» DATASET EXTRACT:
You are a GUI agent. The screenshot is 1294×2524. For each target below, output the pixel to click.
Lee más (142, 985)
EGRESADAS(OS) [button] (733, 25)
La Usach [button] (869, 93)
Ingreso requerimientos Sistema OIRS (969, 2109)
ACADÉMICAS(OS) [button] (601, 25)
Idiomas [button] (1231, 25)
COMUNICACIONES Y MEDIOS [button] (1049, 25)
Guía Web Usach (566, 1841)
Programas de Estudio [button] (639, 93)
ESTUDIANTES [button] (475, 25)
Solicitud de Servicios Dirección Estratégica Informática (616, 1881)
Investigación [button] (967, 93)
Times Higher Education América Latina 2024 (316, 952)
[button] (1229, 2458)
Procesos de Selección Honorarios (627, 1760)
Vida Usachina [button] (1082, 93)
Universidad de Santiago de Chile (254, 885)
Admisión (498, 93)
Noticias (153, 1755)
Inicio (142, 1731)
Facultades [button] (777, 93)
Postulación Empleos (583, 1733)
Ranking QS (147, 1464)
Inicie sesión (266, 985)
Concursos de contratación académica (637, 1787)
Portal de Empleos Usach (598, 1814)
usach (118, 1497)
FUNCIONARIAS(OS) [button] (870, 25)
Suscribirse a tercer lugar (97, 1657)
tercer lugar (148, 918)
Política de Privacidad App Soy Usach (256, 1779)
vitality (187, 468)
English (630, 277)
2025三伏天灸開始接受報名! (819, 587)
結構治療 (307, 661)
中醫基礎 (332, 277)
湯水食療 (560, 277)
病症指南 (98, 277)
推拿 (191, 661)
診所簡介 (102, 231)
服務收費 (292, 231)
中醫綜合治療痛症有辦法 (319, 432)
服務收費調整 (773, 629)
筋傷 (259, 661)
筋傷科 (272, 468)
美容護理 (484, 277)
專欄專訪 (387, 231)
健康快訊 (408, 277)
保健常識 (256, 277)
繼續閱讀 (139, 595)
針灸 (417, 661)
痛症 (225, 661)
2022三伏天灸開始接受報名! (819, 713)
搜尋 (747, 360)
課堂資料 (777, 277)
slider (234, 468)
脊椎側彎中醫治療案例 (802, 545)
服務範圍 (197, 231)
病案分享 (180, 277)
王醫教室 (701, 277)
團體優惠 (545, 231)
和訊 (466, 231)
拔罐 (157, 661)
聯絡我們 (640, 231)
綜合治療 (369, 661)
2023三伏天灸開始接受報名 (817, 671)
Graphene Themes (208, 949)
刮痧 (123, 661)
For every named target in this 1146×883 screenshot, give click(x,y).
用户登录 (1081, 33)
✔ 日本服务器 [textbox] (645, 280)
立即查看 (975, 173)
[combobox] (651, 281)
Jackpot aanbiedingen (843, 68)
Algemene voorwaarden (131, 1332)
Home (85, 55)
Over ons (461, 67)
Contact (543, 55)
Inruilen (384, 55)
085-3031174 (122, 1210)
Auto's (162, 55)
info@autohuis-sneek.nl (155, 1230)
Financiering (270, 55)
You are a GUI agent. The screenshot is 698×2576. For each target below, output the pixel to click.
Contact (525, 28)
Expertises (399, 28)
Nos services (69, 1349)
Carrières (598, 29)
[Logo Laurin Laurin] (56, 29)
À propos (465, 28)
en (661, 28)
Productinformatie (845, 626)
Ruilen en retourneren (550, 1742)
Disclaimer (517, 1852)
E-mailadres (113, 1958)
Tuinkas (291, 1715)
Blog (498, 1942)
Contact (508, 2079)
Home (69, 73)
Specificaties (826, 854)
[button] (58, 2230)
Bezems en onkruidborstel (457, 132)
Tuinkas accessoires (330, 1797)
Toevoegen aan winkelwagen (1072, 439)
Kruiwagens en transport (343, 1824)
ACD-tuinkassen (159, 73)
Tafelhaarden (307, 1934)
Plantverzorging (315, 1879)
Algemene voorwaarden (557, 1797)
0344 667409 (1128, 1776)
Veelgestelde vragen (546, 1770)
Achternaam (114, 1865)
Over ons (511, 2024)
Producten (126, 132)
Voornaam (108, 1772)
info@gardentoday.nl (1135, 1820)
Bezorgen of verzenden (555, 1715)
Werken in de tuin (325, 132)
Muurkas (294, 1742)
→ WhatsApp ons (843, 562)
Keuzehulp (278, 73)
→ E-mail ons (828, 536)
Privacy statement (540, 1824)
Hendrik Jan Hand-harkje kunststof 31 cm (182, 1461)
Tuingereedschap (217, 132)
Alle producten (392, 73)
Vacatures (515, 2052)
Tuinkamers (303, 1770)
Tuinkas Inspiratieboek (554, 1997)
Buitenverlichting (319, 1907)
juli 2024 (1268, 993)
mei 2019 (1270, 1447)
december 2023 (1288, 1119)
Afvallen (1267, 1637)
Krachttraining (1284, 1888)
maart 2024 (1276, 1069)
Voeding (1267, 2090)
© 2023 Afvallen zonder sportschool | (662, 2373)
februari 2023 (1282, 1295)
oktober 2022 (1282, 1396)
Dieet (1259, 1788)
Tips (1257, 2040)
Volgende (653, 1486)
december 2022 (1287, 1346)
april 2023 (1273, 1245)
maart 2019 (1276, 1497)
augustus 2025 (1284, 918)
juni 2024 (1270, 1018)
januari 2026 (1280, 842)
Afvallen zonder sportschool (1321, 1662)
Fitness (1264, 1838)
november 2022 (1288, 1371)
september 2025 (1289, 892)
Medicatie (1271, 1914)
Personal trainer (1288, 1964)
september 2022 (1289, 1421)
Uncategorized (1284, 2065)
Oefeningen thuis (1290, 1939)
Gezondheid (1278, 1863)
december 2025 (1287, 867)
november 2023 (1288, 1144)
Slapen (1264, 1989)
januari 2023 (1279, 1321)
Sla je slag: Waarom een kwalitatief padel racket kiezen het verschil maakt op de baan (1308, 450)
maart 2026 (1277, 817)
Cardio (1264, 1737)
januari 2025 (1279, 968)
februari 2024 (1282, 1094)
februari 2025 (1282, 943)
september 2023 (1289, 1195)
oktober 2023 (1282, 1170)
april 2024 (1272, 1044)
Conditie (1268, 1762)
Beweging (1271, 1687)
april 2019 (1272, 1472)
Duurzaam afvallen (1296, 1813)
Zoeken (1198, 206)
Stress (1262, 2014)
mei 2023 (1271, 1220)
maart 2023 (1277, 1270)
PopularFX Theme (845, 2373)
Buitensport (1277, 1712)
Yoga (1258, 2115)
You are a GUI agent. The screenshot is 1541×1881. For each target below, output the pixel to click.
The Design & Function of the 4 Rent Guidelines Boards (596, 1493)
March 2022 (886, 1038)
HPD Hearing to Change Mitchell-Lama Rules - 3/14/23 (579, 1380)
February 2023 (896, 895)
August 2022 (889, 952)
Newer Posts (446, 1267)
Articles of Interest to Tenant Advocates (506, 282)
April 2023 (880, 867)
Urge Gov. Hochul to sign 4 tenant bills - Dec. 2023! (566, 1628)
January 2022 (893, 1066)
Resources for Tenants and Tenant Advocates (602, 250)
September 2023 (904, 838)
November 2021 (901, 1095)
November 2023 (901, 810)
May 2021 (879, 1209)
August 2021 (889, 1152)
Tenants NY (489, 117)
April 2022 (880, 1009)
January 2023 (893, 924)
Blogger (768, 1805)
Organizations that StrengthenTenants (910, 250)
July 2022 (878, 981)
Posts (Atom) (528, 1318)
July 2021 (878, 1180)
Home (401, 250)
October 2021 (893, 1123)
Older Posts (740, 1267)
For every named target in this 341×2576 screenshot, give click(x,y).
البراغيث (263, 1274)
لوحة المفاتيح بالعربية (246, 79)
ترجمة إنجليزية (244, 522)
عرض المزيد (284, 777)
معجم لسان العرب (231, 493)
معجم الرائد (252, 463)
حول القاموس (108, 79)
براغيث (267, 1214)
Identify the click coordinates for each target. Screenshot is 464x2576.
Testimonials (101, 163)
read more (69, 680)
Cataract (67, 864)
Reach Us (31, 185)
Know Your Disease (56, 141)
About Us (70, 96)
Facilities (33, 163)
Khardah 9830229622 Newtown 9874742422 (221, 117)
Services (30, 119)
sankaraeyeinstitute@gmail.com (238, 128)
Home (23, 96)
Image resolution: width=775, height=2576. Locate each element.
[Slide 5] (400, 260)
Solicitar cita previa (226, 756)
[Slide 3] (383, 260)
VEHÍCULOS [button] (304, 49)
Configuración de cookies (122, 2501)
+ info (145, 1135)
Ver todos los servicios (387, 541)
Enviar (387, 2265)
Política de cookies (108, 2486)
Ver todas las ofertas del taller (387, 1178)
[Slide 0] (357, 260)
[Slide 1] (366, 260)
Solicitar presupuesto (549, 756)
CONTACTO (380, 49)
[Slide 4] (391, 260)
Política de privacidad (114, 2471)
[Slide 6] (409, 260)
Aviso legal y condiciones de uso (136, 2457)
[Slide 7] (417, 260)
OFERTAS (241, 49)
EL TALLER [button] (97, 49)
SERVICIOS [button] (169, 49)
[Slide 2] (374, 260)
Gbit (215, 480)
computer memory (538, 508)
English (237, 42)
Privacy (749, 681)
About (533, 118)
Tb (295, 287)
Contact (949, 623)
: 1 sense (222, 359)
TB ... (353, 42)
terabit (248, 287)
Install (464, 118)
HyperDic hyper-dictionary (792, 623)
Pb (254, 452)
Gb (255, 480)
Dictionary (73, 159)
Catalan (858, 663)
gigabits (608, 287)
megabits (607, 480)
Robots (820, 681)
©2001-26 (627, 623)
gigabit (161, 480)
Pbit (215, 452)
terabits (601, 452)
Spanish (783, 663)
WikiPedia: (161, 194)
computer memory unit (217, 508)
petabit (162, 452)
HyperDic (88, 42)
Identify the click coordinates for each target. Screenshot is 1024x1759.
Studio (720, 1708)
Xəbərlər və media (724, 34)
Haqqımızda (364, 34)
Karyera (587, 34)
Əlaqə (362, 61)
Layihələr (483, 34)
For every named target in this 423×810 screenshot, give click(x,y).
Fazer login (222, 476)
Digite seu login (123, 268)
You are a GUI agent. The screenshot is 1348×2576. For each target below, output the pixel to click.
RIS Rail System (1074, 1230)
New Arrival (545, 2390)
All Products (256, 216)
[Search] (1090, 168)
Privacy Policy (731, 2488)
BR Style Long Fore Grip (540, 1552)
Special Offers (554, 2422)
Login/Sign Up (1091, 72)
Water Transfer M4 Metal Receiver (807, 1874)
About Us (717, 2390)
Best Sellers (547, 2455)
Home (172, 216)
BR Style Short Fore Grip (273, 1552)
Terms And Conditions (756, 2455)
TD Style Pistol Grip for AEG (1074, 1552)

» WORK TASK:
Please show the lines of the material that contain the string "sportschool".

» SOLUTION TO THIS EXERCISE:
© 2023 Afvallen zonder sportschool | (662, 2373)
Afvallen zonder sportschool (1321, 1662)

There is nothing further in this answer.